5. There can be no doubt that the Civil Procedure Code applies to the proceedings in the revenue Court under the provision of Section 264, Tenancy Act, and it was incumbent on Keshab Deo to formally make an application for appointment of a guardian. The irregularity is there and the question is: What is the result of that irregularity?
6. In a series of cases starting with Wallian v. Banke Behari  30 Cal. 1021 followed in Ram Briclch v. Tarah Tewari  33 I.C. 805 and Chattar Singh v. Tej Singh  59 I.C. 671 it has [been held that the minor who was not [properly represented in the previous litigation cannot have the decree or order made against him set aside on the sole ground of irregularity, but must show that he was really prejudiced by that order. If, in spite of the irregularity, a decree or order could be made against the minor and if the minor had [no possible defence to the proceedings taken against him in which the order or decree complained of was made, he can-not challenge the order or decree complained of simply on the ground of irregularity. The reason for this rule is obvious. Order 32, Civil P.C., contains a rule of procedure and procedure is meant only for the purpose of justice. If there has been done substantial justice to the minor's case, the mere fact that there had been some defect in the procedure cannot matter.
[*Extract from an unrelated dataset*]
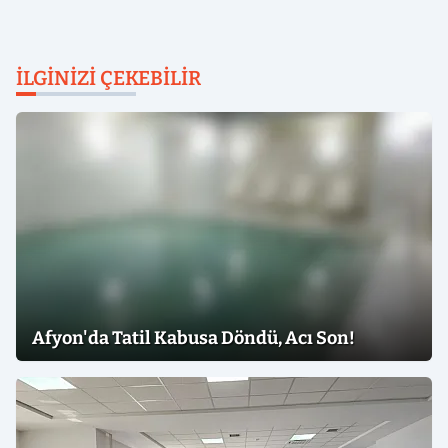
İLGINIZI ÇEKEBILIR
Afyon'da Tatil Kabusa Döndü, Acı Son!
7. In this particular case before us the minor Madho Singh takes exception to the proceedings on the ground of irregularity in the appointment of a guardian and on that ground alone. He does not say that the arrears of rent had really been paid up when the proceedings were taken under Section 81, Tenancy Act. He does not say that, if a proper guardian (other than Hoti Lal) had been appointed the arrears of rent would have been paid off. He does not say that the arrears of rent have since been made good since the order of ejectment had been made, on 11th April 1927. He does not even say that an offer to make good the arrears was made and was rejected. In these circumstances, we do not see how the minor can say that he has been prejudiced by the proceedings taken against him and Hoti Lal.
8. In the circumstances we think that the decrees of the Courts below are right and we dismiss this appeal with costs including counsel's fees in this Court on the higher scale.